**YOUR OBJECTIVE:** Copy word for word, please, the lines of the entries below running from the one containing "以下の場合も、こちらでお知らせください！" to the one containing "期限切れや未使用分の払い戻しは致しか", both ends included.
** DATA RECORDS follows **
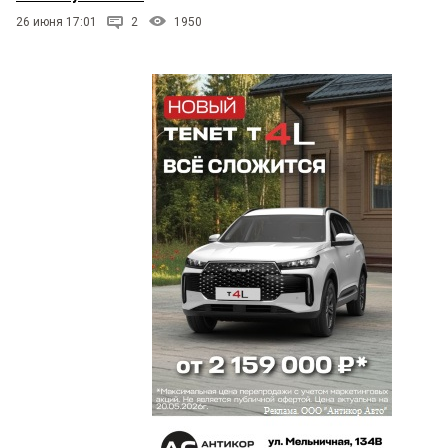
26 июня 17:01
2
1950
** End of DATA RECORDS **
** DATA RECORDS follows **
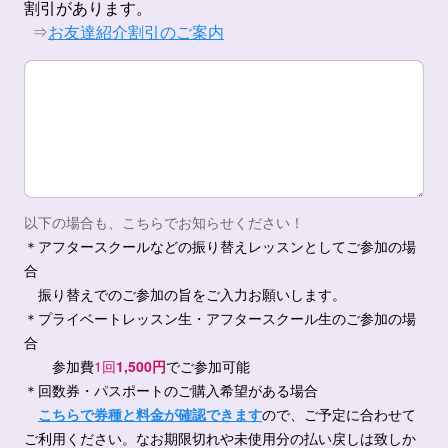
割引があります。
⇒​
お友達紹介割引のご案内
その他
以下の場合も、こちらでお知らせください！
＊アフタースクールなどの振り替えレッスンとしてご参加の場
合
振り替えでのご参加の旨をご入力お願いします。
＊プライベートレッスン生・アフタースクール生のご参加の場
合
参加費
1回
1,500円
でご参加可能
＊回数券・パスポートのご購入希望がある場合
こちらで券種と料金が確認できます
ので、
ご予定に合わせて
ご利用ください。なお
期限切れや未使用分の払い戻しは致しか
** End of DATA RECORDS **
**TASK SOLUTION:**
以下の場合も、こちらでお知らせください！
＊アフタースクールなどの振り替えレッスンとしてご参加の場
合
振り替えでのご参加の旨をご入力お願いします。
＊プライベートレッスン生・アフタースクール生のご参加の場
合
参加費
1回
1,500円
でご参加可能
＊回数券・パスポートのご購入希望がある場合
こちらで券種と料金が確認できます
ので、
ご予定に合わせて
ご利用ください。なお
期限切れや未使用分の払い戻しは致しか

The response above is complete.